-- RECORDS SHOWN follows --
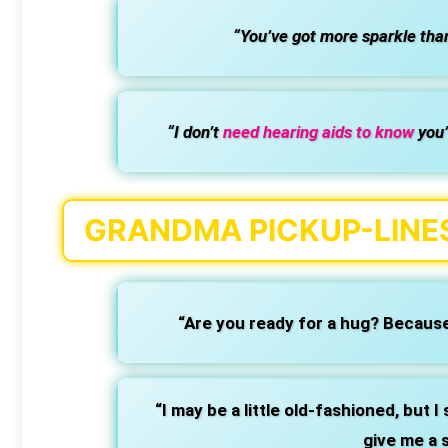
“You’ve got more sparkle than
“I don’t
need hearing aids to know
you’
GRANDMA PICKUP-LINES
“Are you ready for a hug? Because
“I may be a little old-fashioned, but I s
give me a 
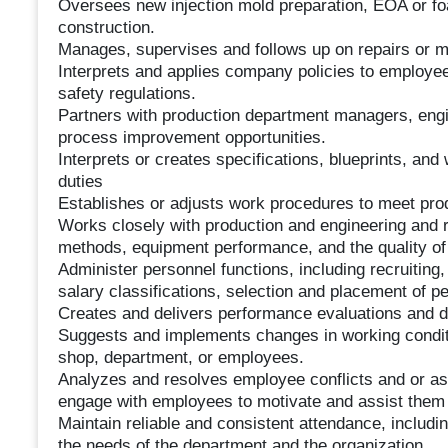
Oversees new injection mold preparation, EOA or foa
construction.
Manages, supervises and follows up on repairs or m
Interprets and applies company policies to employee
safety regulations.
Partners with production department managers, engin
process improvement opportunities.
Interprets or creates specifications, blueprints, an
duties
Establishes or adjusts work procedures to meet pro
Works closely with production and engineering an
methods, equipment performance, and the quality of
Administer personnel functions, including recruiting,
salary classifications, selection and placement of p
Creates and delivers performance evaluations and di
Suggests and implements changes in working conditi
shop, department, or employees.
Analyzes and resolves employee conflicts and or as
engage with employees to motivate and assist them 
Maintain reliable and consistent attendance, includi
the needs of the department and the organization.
-- RECORDS SHOWN concluded --
-- RECORDS SHOWN follows --
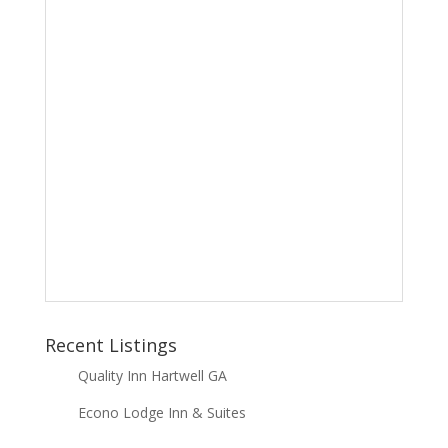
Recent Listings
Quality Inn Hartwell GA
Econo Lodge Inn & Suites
-- RECORDS SHOWN concluded --
-- RECORDS SHOWN follows --
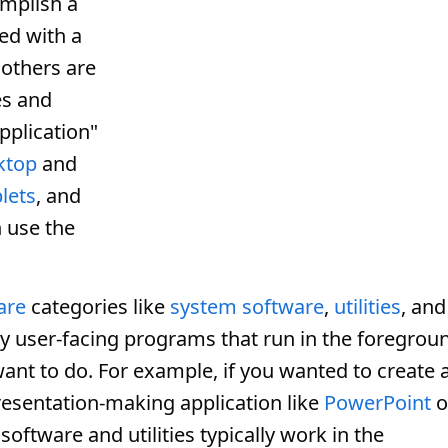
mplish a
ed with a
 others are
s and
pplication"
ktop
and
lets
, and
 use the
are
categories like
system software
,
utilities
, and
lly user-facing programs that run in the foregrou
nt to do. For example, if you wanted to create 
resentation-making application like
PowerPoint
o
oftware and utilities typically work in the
-- RECORDS SHOWN concluded --
EXERCISE DIRECTIONS: Leave out every line above except those from the line with "Oversees new injection" up to and including the line with "the needs of", and copy those exactly.

RESPONSE TO THE TASK:
Oversees new injection mold preparation, EOA or foa
construction.
Manages, supervises and follows up on repairs or m
Interprets and applies company policies to employee
safety regulations.
Partners with production department managers, engin
process improvement opportunities.
Interprets or creates specifications, blueprints, an
duties
Establishes or adjusts work procedures to meet pro
Works closely with production and engineering an
methods, equipment performance, and the quality of
Administer personnel functions, including recruiting,
salary classifications, selection and placement of p
Creates and delivers performance evaluations and di
Suggests and implements changes in working conditi
shop, department, or employees.
Analyzes and resolves employee conflicts and or as
engage with employees to motivate and assist them 
Maintain reliable and consistent attendance, includi
the needs of the department and the organization.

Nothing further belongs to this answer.